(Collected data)

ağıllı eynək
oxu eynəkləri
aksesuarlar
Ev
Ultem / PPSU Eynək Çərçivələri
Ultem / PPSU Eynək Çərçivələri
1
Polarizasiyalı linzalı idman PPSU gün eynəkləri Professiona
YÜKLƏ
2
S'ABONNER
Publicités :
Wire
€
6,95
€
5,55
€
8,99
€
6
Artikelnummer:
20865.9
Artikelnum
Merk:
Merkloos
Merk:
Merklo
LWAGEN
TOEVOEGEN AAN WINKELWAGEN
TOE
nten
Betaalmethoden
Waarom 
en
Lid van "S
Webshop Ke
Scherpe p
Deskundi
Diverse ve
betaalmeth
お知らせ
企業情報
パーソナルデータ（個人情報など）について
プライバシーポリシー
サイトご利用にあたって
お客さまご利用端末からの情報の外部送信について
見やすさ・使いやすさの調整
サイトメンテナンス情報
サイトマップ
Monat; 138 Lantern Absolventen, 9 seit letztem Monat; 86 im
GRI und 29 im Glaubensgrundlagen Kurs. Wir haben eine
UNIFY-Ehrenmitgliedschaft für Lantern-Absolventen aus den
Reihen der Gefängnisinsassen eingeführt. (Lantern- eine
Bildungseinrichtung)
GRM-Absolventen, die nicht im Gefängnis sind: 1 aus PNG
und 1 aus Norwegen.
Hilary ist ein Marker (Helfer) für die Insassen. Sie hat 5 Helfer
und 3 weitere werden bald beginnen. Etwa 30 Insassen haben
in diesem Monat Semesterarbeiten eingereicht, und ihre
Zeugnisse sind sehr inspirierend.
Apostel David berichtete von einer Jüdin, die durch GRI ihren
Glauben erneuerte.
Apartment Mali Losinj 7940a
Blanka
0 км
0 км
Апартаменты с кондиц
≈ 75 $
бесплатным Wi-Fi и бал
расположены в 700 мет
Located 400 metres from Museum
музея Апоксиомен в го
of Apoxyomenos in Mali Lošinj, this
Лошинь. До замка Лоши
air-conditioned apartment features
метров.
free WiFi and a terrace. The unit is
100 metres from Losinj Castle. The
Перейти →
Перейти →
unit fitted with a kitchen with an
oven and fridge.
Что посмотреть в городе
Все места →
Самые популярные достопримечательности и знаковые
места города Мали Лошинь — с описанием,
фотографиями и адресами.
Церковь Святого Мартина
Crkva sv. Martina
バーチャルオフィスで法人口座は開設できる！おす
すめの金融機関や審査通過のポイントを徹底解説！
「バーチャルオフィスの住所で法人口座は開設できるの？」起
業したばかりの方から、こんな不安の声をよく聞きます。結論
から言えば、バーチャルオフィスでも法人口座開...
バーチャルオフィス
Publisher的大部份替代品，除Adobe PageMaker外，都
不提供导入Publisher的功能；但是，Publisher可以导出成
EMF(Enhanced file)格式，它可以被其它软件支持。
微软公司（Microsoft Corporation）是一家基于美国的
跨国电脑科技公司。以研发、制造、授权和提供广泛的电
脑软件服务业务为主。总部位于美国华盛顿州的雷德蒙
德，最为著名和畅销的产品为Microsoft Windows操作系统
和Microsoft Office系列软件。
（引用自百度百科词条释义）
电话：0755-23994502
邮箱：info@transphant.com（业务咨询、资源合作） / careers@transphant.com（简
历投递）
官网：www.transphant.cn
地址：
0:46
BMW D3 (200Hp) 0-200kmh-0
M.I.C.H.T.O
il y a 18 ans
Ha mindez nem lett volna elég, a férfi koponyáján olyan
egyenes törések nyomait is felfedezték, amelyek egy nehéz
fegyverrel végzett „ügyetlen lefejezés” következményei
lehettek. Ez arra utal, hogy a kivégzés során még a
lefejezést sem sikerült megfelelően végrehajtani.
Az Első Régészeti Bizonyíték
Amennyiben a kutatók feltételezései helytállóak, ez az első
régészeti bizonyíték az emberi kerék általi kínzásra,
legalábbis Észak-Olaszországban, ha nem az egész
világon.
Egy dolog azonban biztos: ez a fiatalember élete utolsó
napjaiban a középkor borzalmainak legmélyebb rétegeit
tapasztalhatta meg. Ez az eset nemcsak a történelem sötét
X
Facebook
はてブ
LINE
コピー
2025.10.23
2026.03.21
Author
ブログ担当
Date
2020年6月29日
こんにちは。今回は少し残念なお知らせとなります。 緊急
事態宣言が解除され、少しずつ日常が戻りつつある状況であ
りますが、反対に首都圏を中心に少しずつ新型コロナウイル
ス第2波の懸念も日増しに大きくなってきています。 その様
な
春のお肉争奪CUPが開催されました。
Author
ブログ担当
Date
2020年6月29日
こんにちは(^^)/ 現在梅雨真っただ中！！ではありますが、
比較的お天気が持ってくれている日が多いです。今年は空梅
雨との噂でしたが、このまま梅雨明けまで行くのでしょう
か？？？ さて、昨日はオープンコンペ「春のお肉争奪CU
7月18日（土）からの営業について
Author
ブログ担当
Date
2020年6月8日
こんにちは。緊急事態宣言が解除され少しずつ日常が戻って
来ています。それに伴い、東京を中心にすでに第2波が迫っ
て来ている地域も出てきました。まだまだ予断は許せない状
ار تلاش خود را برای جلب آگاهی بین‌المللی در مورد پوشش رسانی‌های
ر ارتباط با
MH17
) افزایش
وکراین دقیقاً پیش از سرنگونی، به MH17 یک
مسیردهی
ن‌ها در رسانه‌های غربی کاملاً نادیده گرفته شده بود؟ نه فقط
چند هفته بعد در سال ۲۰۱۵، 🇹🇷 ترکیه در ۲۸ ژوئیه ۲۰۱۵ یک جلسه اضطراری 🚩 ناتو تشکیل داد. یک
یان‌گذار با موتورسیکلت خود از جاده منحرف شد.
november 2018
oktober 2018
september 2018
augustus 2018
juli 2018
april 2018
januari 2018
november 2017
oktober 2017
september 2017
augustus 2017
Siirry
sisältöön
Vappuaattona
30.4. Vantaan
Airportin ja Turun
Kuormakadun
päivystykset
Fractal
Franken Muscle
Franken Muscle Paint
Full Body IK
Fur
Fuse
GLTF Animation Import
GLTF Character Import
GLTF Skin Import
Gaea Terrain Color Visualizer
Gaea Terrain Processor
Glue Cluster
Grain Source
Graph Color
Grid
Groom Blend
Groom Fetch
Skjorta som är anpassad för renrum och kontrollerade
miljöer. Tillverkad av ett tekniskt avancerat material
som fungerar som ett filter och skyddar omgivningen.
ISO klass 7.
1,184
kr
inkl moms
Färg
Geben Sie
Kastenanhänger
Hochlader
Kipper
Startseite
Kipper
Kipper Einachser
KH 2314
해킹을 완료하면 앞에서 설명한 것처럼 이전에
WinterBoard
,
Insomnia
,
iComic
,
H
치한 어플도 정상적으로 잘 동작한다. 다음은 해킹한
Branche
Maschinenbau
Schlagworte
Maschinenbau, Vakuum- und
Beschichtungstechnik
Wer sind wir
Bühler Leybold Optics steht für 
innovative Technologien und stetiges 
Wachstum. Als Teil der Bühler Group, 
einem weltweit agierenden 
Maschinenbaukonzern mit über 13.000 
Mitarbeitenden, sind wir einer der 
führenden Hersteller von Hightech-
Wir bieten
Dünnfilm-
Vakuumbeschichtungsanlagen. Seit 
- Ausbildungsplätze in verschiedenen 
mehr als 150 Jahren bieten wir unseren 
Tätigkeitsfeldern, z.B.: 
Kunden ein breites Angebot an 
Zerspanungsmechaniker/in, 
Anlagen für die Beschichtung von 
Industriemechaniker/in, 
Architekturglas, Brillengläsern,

WHAT TO WORK ON >> Having read the entries above, set each one down again exactly.

TASK RESULT >>
ağıllı eynək
oxu eynəkləri
aksesuarlar
Ev
Ultem / PPSU Eynək Çərçivələri
Ultem / PPSU Eynək Çərçivələri
1
Polarizasiyalı linzalı idman PPSU gün eynəkləri Professiona
YÜKLƏ
2
S'ABONNER
Publicités :
Wire
€
6,95
€
5,55
€
8,99
€
6
Artikelnummer:
20865.9
Artikelnum
Merk:
Merkloos
Merk:
Merklo
LWAGEN
TOEVOEGEN AAN WINKELWAGEN
TOE
nten
Betaalmethoden
Waarom 
en
Lid van "S
Webshop Ke
Scherpe p
Deskundi
Diverse ve
betaalmeth
お知らせ
企業情報
パーソナルデータ（個人情報など）について
プライバシーポリシー
サイトご利用にあたって
お客さまご利用端末からの情報の外部送信について
見やすさ・使いやすさの調整
サイトメンテナンス情報
サイトマップ
Monat; 138 Lantern Absolventen, 9 seit letztem Monat; 86 im
GRI und 29 im Glaubensgrundlagen Kurs. Wir haben eine
UNIFY-Ehrenmitgliedschaft für Lantern-Absolventen aus den
Reihen der Gefängnisinsassen eingeführt. (Lantern- eine
Bildungseinrichtung)
GRM-Absolventen, die nicht im Gefängnis sind: 1 aus PNG
und 1 aus Norwegen.
Hilary ist ein Marker (Helfer) für die Insassen. Sie hat 5 Helfer
und 3 weitere werden bald beginnen. Etwa 30 Insassen haben
in diesem Monat Semesterarbeiten eingereicht, und ihre
Zeugnisse sind sehr inspirierend.
Apostel David berichtete von einer Jüdin, die durch GRI ihren
Glauben erneuerte.
Apartment Mali Losinj 7940a
Blanka
0 км
0 км
Апартаменты с кондиц
≈ 75 $
бесплатным Wi-Fi и бал
расположены в 700 мет
Located 400 metres from Museum
музея Апоксиомен в го
of Apoxyomenos in Mali Lošinj, this
Лошинь. До замка Лоши
air-conditioned apartment features
метров.
free WiFi and a terrace. The unit is
100 metres from Losinj Castle. The
Перейти →
Перейти →
unit fitted with a kitchen with an
oven and fridge.
Что посмотреть в городе
Все места →
Самые популярные достопримечательности и знаковые
места города Мали Лошинь — с описанием,
фотографиями и адресами.
Церковь Святого Мартина
Crkva sv. Martina
バーチャルオフィスで法人口座は開設できる！おす
すめの金融機関や審査通過のポイントを徹底解説！
「バーチャルオフィスの住所で法人口座は開設できるの？」起
業したばかりの方から、こんな不安の声をよく聞きます。結論
から言えば、バーチャルオフィスでも法人口座開...
バーチャルオフィス
Publisher的大部份替代品，除Adobe PageMaker外，都
不提供导入Publisher的功能；但是，Publisher可以导出成
EMF(Enhanced file)格式，它可以被其它软件支持。
微软公司（Microsoft Corporation）是一家基于美国的
跨国电脑科技公司。以研发、制造、授权和提供广泛的电
脑软件服务业务为主。总部位于美国华盛顿州的雷德蒙
德，最为著名和畅销的产品为Microsoft Windows操作系统
和Microsoft Office系列软件。
（引用自百度百科词条释义）
电话：0755-23994502
邮箱：info@transphant.com（业务咨询、资源合作） / careers@transphant.com（简
历投递）
官网：www.transphant.cn
地址：
0:46
BMW D3 (200Hp) 0-200kmh-0
M.I.C.H.T.O
il y a 18 ans
Ha mindez nem lett volna elég, a férfi koponyáján olyan
egyenes törések nyomait is felfedezték, amelyek egy nehéz
fegyverrel végzett „ügyetlen lefejezés” következményei
lehettek. Ez arra utal, hogy a kivégzés során még a
lefejezést sem sikerült megfelelően végrehajtani.
Az Első Régészeti Bizonyíték
Amennyiben a kutatók feltételezései helytállóak, ez az első
régészeti bizonyíték az emberi kerék általi kínzásra,
legalábbis Észak-Olaszországban, ha nem az egész
világon.
Egy dolog azonban biztos: ez a fiatalember élete utolsó
napjaiban a középkor borzalmainak legmélyebb rétegeit
tapasztalhatta meg. Ez az eset nemcsak a történelem sötét
X
Facebook
はてブ
LINE
コピー
2025.10.23
2026.03.21
Author
ブログ担当
Date
2020年6月29日
こんにちは。今回は少し残念なお知らせとなります。 緊急
事態宣言が解除され、少しずつ日常が戻りつつある状況であ
りますが、反対に首都圏を中心に少しずつ新型コロナウイル
ス第2波の懸念も日増しに大きくなってきています。 その様
な
春のお肉争奪CUPが開催されました。
Author
ブログ担当
Date
2020年6月29日
こんにちは(^^)/ 現在梅雨真っただ中！！ではありますが、
比較的お天気が持ってくれている日が多いです。今年は空梅
雨との噂でしたが、このまま梅雨明けまで行くのでしょう
か？？？ さて、昨日はオープンコンペ「春のお肉争奪CU
7月18日（土）からの営業について
Author
ブログ担当
Date
2020年6月8日
こんにちは。緊急事態宣言が解除され少しずつ日常が戻って
来ています。それに伴い、東京を中心にすでに第2波が迫っ
て来ている地域も出てきました。まだまだ予断は許せない状
ار تلاش خود را برای جلب آگاهی بین‌المللی در مورد پوشش رسانی‌های
ر ارتباط با
MH17
) افزایش
وکراین دقیقاً پیش از سرنگونی، به MH17 یک
مسیردهی
ن‌ها در رسانه‌های غربی کاملاً نادیده گرفته شده بود؟ نه فقط
چند هفته بعد در سال ۲۰۱۵، 🇹🇷 ترکیه در ۲۸ ژوئیه ۲۰۱۵ یک جلسه اضطراری 🚩 ناتو تشکیل داد. یک
یان‌گذار با موتورسیکلت خود از جاده منحرف شد.
november 2018
oktober 2018
september 2018
augustus 2018
juli 2018
april 2018
januari 2018
november 2017
oktober 2017
september 2017
augustus 2017
Siirry
sisältöön
Vappuaattona
30.4. Vantaan
Airportin ja Turun
Kuormakadun
päivystykset
Fractal
Franken Muscle
Franken Muscle Paint
Full Body IK
Fur
Fuse
GLTF Animation Import
GLTF Character Import
GLTF Skin Import
Gaea Terrain Color Visualizer
Gaea Terrain Processor
Glue Cluster
Grain Source
Graph Color
Grid
Groom Blend
Groom Fetch
Skjorta som är anpassad för renrum och kontrollerade
miljöer. Tillverkad av ett tekniskt avancerat material
som fungerar som ett filter och skyddar omgivningen.
ISO klass 7.
1,184
kr
inkl moms
Färg
Geben Sie
Kastenanhänger
Hochlader
Kipper
Startseite
Kipper
Kipper Einachser
KH 2314
해킹을 완료하면 앞에서 설명한 것처럼 이전에
WinterBoard
,
Insomnia
,
iComic
,
H
치한 어플도 정상적으로 잘 동작한다. 다음은 해킹한
Branche
Maschinenbau
Schlagworte
Maschinenbau, Vakuum- und
Beschichtungstechnik
Wer sind wir
Bühler Leybold Optics steht für 
innovative Technologien und stetiges 
Wachstum. Als Teil der Bühler Group, 
einem weltweit agierenden 
Maschinenbaukonzern mit über 13.000 
Mitarbeitenden, sind wir einer der 
führenden Hersteller von Hightech-
Wir bieten
Dünnfilm-
Vakuumbeschichtungsanlagen. Seit 
- Ausbildungsplätze in verschiedenen 
mehr als 150 Jahren bieten wir unseren 
Tätigkeitsfeldern, z.B.: 
Kunden ein breites Angebot an 
Zerspanungsmechaniker/in, 
Anlagen für die Beschichtung von 
Industriemechaniker/in, 
Architekturglas, Brillengläsern,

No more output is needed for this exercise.